Fossil Summer with Quarry and Cottonwoods

Greetings Gentle Readers,
Father’s Day has come and gone and now Summer is finally upon us. Allow me, if you will, to give a belated salute to father’s everywhere. I have a dear friend that chose not only to open up his heart a second time but to adopt and become an instant father as well. I can only thank the wonderful men out there who decided that they wanted to be not only a teacher and protector but an example of manhood to a little girl or boy out there. So many men I know help to prove that fatherhood is in the heart and mind if not always from the blood. Thank You Gentlemen!

 
Summer here in Chicagoland has been amazingly gentle and rainy. Solstice was spent near the Bridgeport area collecting Ordivician fossils. While I will admit that fossils are not my most favorite there are aspects that still fascinate and beguile. The ride with the Lizzadro Museum was pleasantly uneventful and as the bus looped its way to the bottom of the quarry I once again was in awe of how one area can be so replete with stone. The day was overcast yet just sunny enough to require sun screen. The quarry piles were filled with fossils and here is the fascination: At one point in the past this area was covered by sea life and aquatic critters to such an extent that even with tides and storms there were yards deep deposited to a sea floor. Climbing to the top of a shifting pile of stones and you feel like the whole small world is yours. Every stone has some sort of fossil from a weathered calcite crystal imprint to snails and clams to the elusive receptoculites. A father was there with his two children and we both managed to find pyrite cubes with calcite and fossils. It warmed my heart to see someone openly sharing the natural world with their children. Even the young girlie girls were exploring the quarry while one young boy decided to tell me about the living creatures that were in the pond. And here I will digress Gentle Reader and admit that I have always wanted to skinny dip in a quarry pond; the thought of all the stone around me with open blue sky above and cool water lapping around my bare legs. But I warn those who are as romantic in vision as I am: Most quarry ponds have a bad ph and will do equally bad things to your skin.

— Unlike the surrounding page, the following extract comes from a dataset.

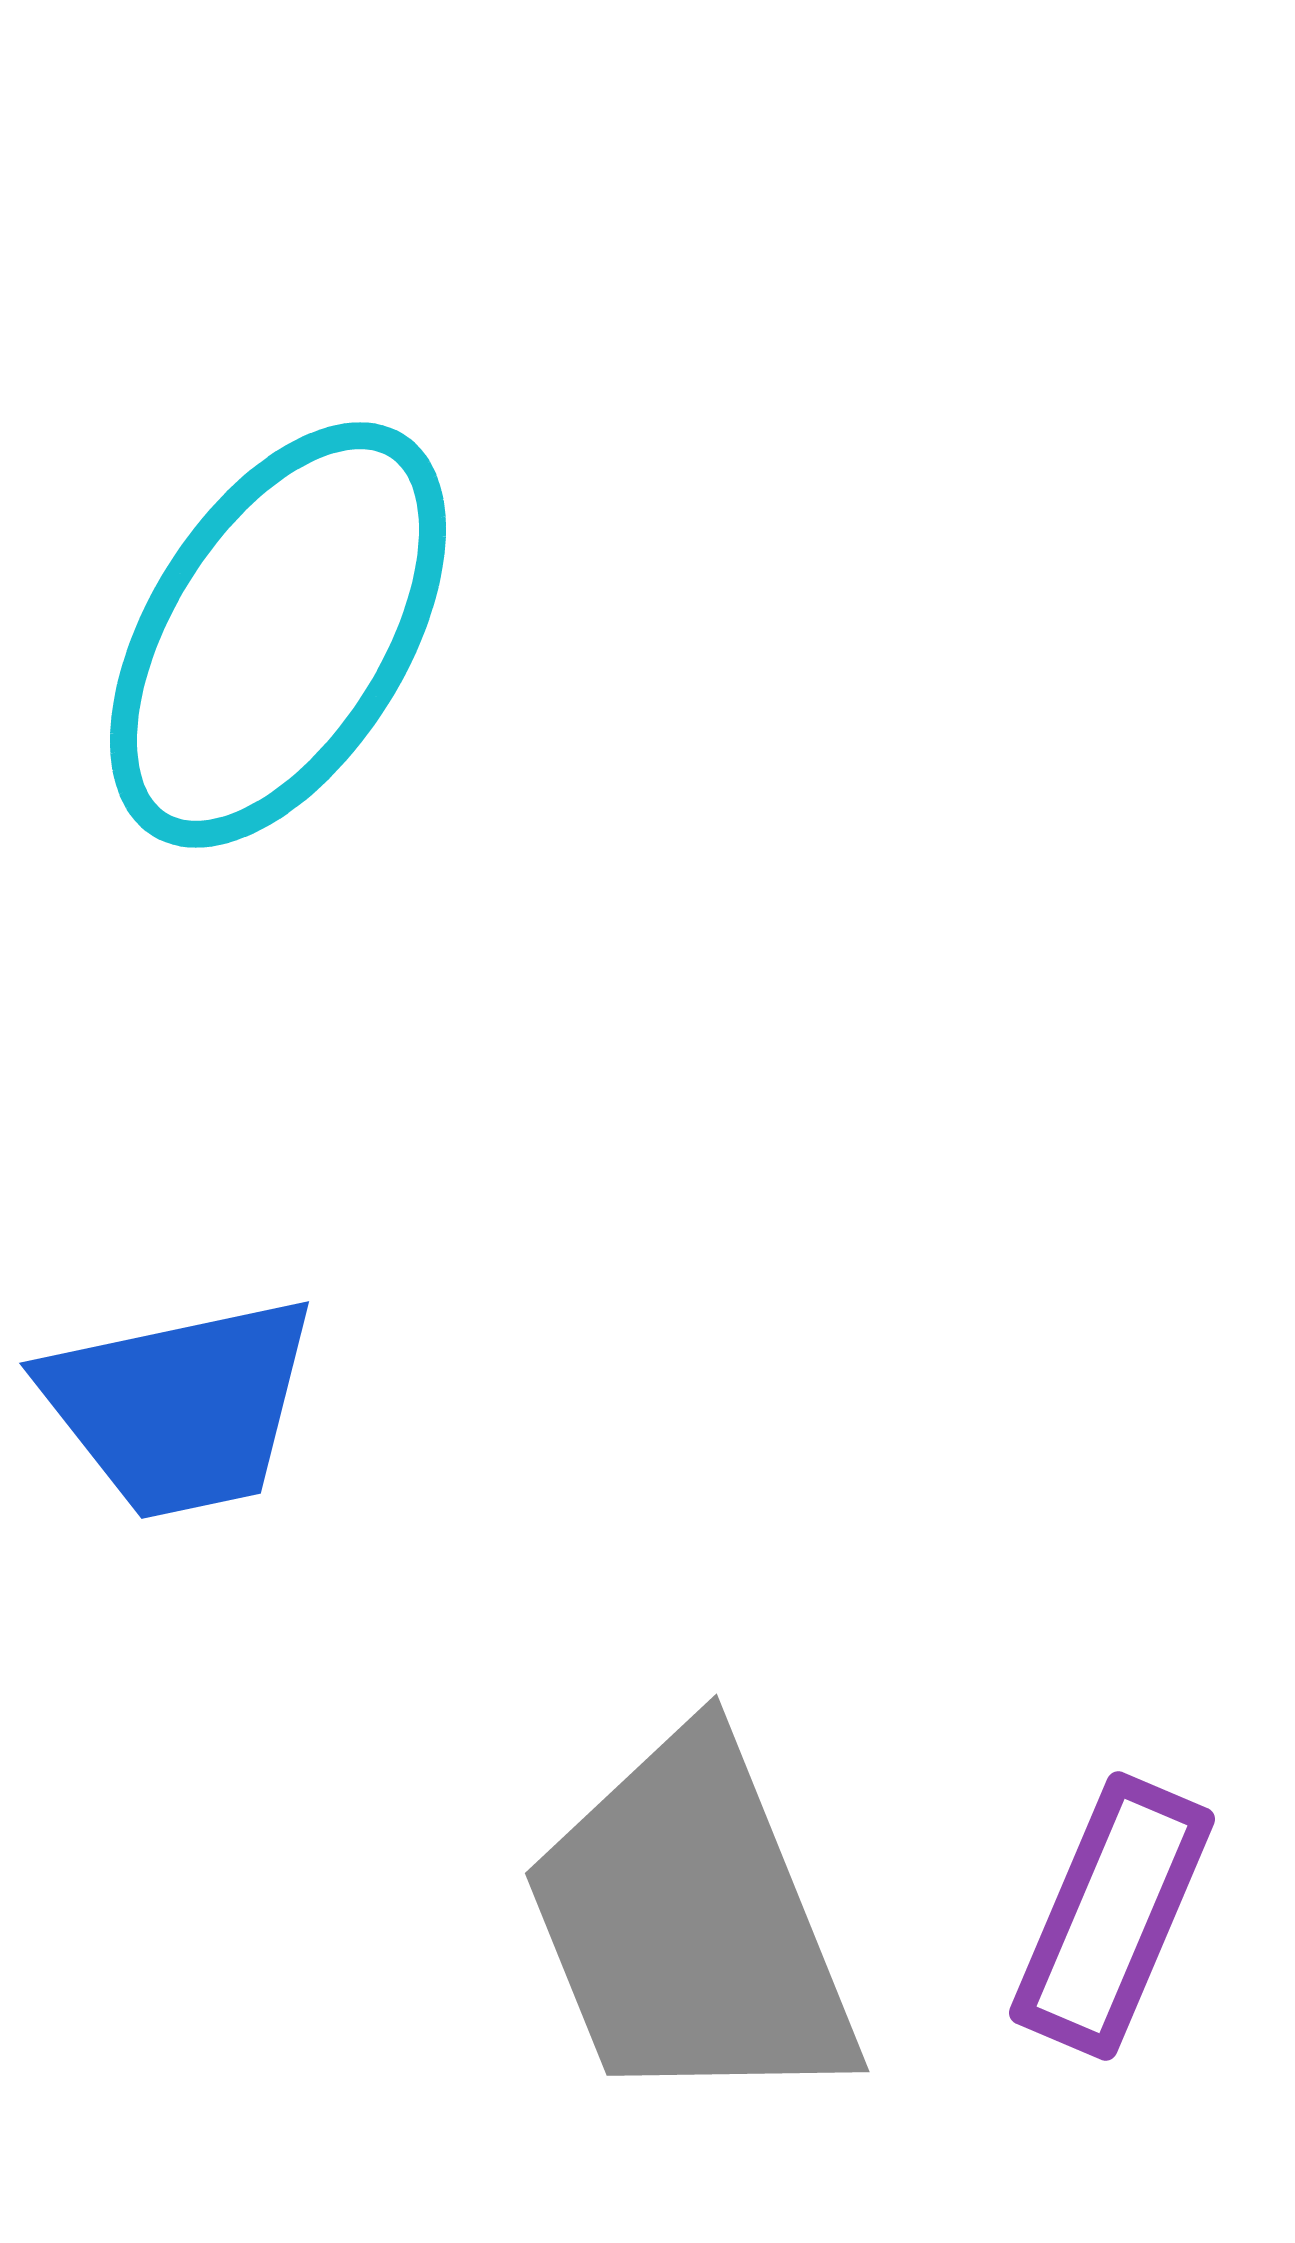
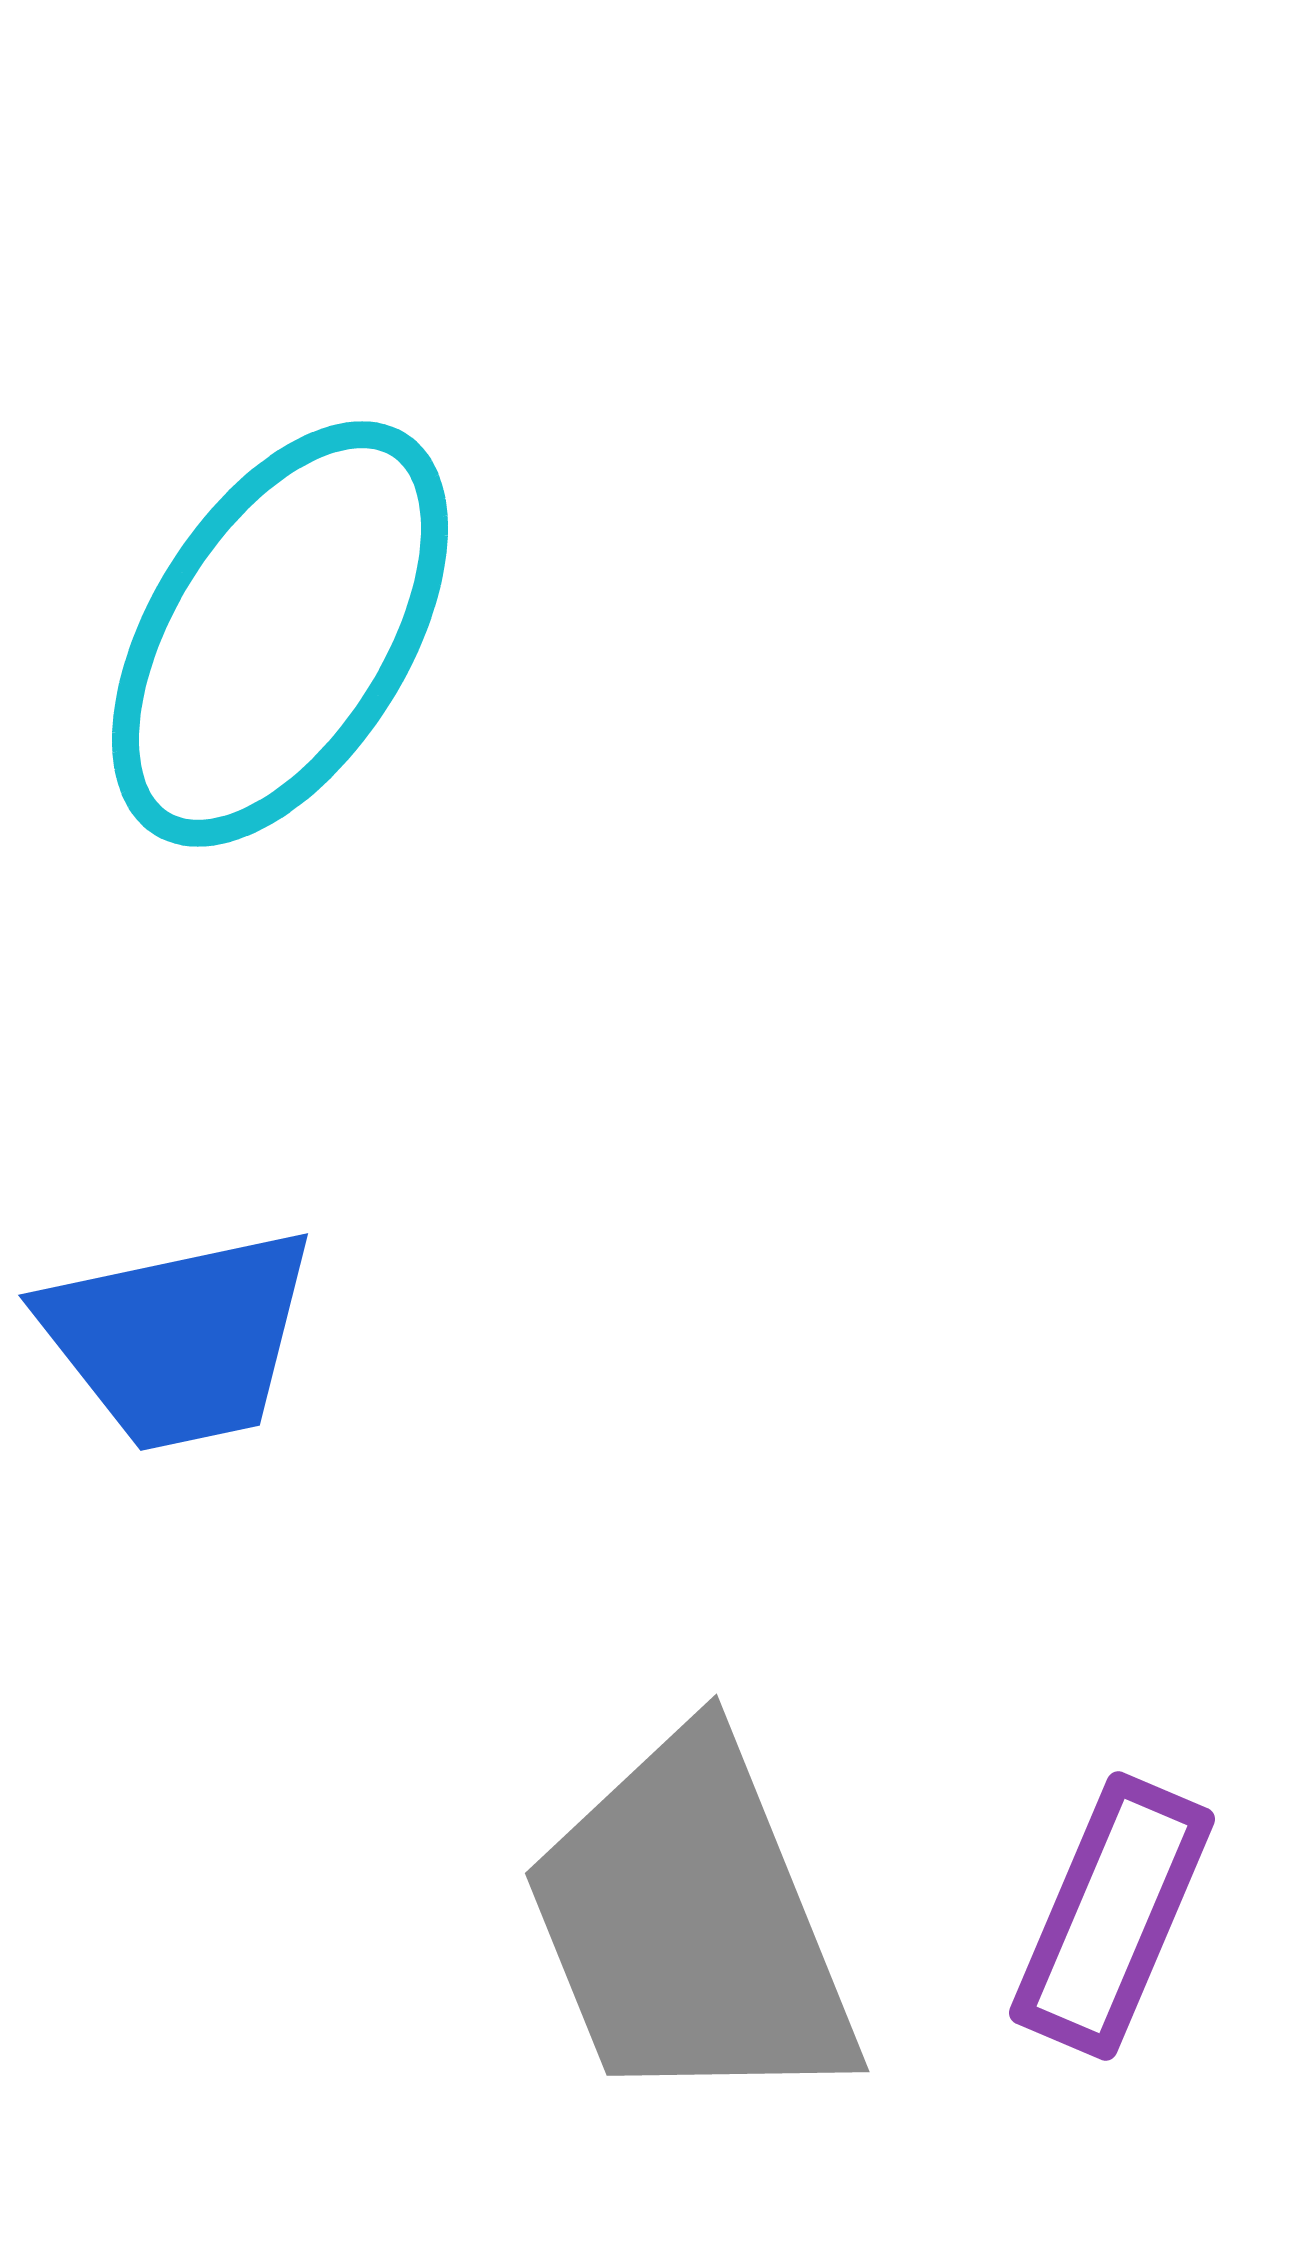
cyan ellipse: moved 2 px right, 1 px up
blue trapezoid: moved 1 px left, 68 px up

IMG_0371 IMG_0372 IMG_0373
Sunday was cool and pleasant enough to have the air conditioning off and the windows open. Somewhere in the neighborhood there was a live band playing perky modern jazz and the music floated across the breeze. At the other side of the apartment a World Cup Party was in progress and one could hear the cheering and exclaiming. Even with a migraine the day was bucolic and pleasant.

 

The cotton wood trees are a new experience for me.  For a week the street was lined with great poofs of fluffy white while the air looked almost silky when the sunbeams cut through the tree branches.  Somehow it was like walking through a fairy tale world and did bring a special feeling to the morning dog walks.  Not as romantic but still as poetic in its own right is the great mulberry plopping that comes after the cottonwood tree seeding.  The same thunder storms that flatten down the white tree fluff now bring down plump purple-black fruits all over the porch and sidewalk.  The ninja squirrels are even more hyper as they feast on the mulberries, running from the seeds at the feeder to the mulberry tree.

 

And because the mulberry plopping tree is outside by the porch that leads to the laundry, I am reminded, Gentle Reader that I need to go and empty the dryer of it’s contents.  So I end this post wishing you gentle winds, glorious rains, and sunny days.